1. Research what is happening with the company.
This can take different forms:
- Analyze the job description to determine the qualities they want candidates to possess.
- Look for press releases on the company website that talk about recent activities (mergers/acquisitions, purchases of new equipment, new hires in the department you are applying to, addition of production space, notable partnerships, etc.)
- Google the company name to see what articles about them may have appeared in the news.
- Talk with people in your network who are currently employed with the company or who have worked there in the past couple years.
2. Think about what you would do if you were in the job.
Once you have an idea of the current activities and pain points, envision yourself in the role. What kinds of situations are bound to come up, given the existing climate and activities? How would you use your skills and talents to navigate challenging situations and reach successful outcomes? Mentally rehearse being in this position and what you would do to alleviate stressful situations, solve long-standing problems, or enhance what is going well.
That last point about “enhancing what is going well” is important, too — you won’t be there just to clean up and kick butt. There may be some things that are going quite well, so it’s worth taking the time to identify the areas in which the company shines and figure out how you can support that success.
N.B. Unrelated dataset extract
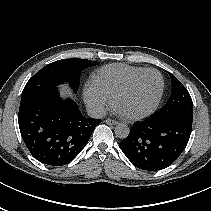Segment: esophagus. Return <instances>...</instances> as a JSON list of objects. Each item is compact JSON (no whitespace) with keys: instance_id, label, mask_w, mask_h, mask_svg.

If you only look at this interview question from a negative standpoint — from how you can change them — your interviewers may assume that you won’t be able to operate within their existing framework.
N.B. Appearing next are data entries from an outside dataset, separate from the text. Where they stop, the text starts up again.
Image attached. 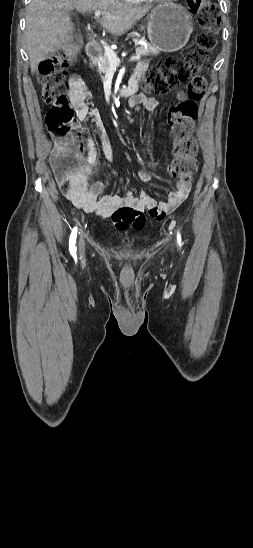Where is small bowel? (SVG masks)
I'll list each match as a JSON object with an SVG mask.
<instances>
[{
	"label": "small bowel",
	"mask_w": 253,
	"mask_h": 548,
	"mask_svg": "<svg viewBox=\"0 0 253 548\" xmlns=\"http://www.w3.org/2000/svg\"><path fill=\"white\" fill-rule=\"evenodd\" d=\"M146 63L138 64L135 77L137 80L145 71ZM68 98L76 111L77 118L83 122L90 116L95 124L99 134V139L105 159L109 163L114 162L111 144L105 132L100 115L96 109L89 111L87 101L91 98L85 81L79 75H72L69 79ZM129 104L132 107H143L147 111H154L158 108L159 102L153 97H147L138 93L131 96ZM176 147V139L173 142ZM98 162V149L95 140L91 136L86 137V156L79 158L75 172L69 179L66 186L59 181L61 190L76 208L86 213H96L103 218L112 217V221L120 230H125L129 225L135 229H141L144 226L145 218L143 213L147 211L149 215L157 220H163L167 214L180 206L188 197L191 190V182L178 178L176 190L170 192L166 201L158 202L145 191L139 195L127 192L123 197L119 195H102L104 184L102 181L90 183V179L95 175V165ZM143 182H150V176L145 171L138 173Z\"/></svg>",
	"instance_id": "obj_1"
}]
</instances>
3. Nail down your talking points.
The first two points don’t matter if you aren’t going to take the time to practice your delivery. Make sure that you are accurately conveying what you saw in your mind in point #2 so your interviewers clearly understand the ways in which you will bring value to the position.
4. Repeat this for each and every company that calls you for an interview.
I hope you didn’t just roll your eyes at that one. This process is not so generic that you can do it once and then practice as you set up interviews. Even companies that are direct competitors have their own nuances that would affect the answer you give to that question.
Certainly, there will be aspects of it that will be the same since you possess the same skills set and the companies are typically in the same industry. But make sure you have a solid understanding of the details that make each company’s circumstances unique so you are appropriately addressing their needs.
But what if this question isn’t asked? Is this preparation worth it?
Conducting research on a prospective employer and analyzing the value of your skills set should be a part of the work you do to prepare for an interview. Putting forth this effort will make you that more prepared to not only answer the interviewer’s questions confidently, but to ask them questions that show your intelligence and deeper understanding of their circumstances.